2. Using float32 instead of float64. Some MessagePack libraries default to float32 when the value fits. OMS requires float64 always. A confidence value of 0.9 encoded as float32 produces 5 bytes (ca 3f 66 66 66). As float64, it produces 9 bytes (cb 3f ec cc cc cc cc cc cd). Same number, different bytes, different content address.
3. Not NFC-normalizing strings. Most test strings are ASCII, so tests pass without normalization. The bug only surfaces when a user enters a combining character — and at that point, you have grains with incorrect content addresses in your store.
4. Including null values. The spec requires null/None/nil map entries to be omitted entirely. If your serializer writes "ctx": null into the MessagePack output, the bytes change, the hash changes, and compatibility breaks.
5. Auto-inserting defaults on round-trip. If your deserializer fills in confidence: 0.0 for an absent field, and your serializer writes it back, you have injected a field that was not in the original blob. The round-trip test will fail.
6. Using non-canonical integer encoding. The integer 42 must be encoded as a positive fixint (1 byte: 0x2a), not as a uint8 (2 bytes: 0xcc 0x2a). Both decode to 42, but they produce different bytes.
Planning Your Implementation Path
If you are starting from scratch, here is a practical roadmap:
Week 1: Level 1 reader. Parse header, decode MessagePack, reverse field compaction, validate type, compute SHA-256. Verify against Vector 1.
Week 2: Canonical serializer. Implement the 10-step serialization algorithm from Section 4.9. Verify round-trip fidelity: serialize, hash, deserialize, serialize again — bytes must match.
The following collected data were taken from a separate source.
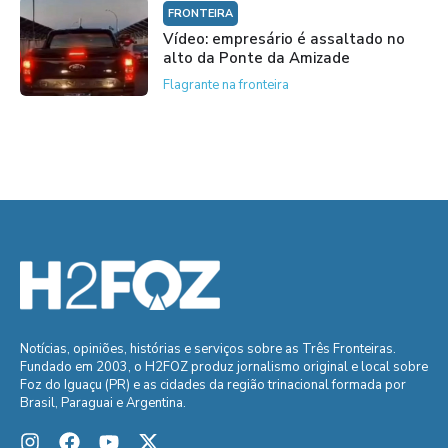
FRONTEIRA
Vídeo: empresário é assaltado no
alto da Ponte da Amizade
Flagrante na fronteira
Notícias, opiniões, histórias e serviços sobre as Três Fronteiras.
Fundado em 2003, o H2FOZ produz jornalismo original e local sobre
Foz do Iguaçu (PR) e as cidades da região trinacional formada por
Brasil, Paraguai e Argentina.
Week 3: Schema validation + Store protocol. Enforce required fields per memory type. Add get, put, delete, list, exists.
Week 4: Invalidation policy. Implement supersede, enforce invalidation_policy, handle fail-closed for unknown modes.
At the end of week 4, you have a Level 2 implementation. Level 3 — encryption, hexastore indexing, full-text search, audit trails — depends on your storage backend and compliance requirements.
Conclusion
Building an OMS implementation is not about implementing the entire spec at once. Start with Level 1 — reading and verifying grains — then layer writing, schema validation, and store operations as your needs grow. The test vectors are your guardrails. The library table tells you which tools to use. The common pitfalls tell you what to watch for. The rest is engineering.